Take this basic recipe, for example. It's a basic simple French bread, with just flour, yeast, salt, and water. Nothing fancy. But look at the preparation time:

10min knead
60min rise
60min 2nd rise
90min proof
45min bake

None of the work is hard (although I do find kneading for 10 minutes to be a bit exhausting). In fact, most of it is waiting. But from start to finish (not counting the actual working time of mixing, punching down, and shaping) it's over 4 hours.

Or take this recipe for a Ciabatta, which doesn't require kneading as such:

60min preferment
20min rest and fold
20min rest and fold
20min rest and fold
30min rest
10min flour, quarter, and rest the dough
20min shape and rest
??min bake

Not counting baking time, or the time actually needed to mix, fold, flour and quarter, and shape, it's 3+ hours. And there's more fiddlybits.

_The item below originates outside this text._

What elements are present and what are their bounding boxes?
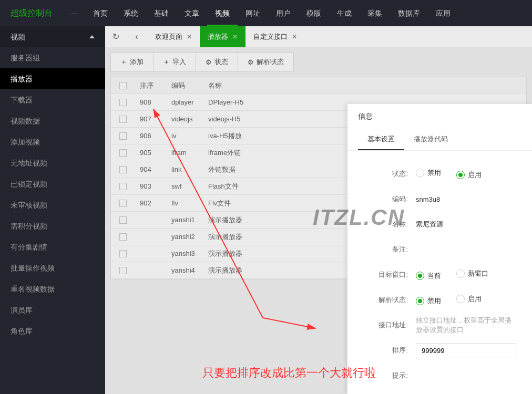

In both these cases, it's fair to round the time to 6hours, counting prep, work, waiting, baking, and perhaps some cooling.

Now I work from 9-18, with a half-hour commute, so I'm out of the house by 0830, and home no earlier than 1830. I get up around 0630, and am in no mood to do anything resembling food at that time. Even so, that's 2 hours in the morning I'd have available. If I were to start making a bread as soon as I get home, it would come out of the oven around midnight -- which is too late to eat anything.

My weekends are also typically busy, without a 6hour block of time to devote to baking. So.... I don't bake, but I want to. I just don't have time.

But today I don't have much planned. Run some errands, and go to Bound for Glory at 1800. Time enough, but just barely. So I cleaned the counter thoroughly for kneading, got out the flour, the measuring accouterments, and went to get the yeast -- the yeast we threw out some months ago when it looked like it had gotten wet...

Ah well, maybe next weekend.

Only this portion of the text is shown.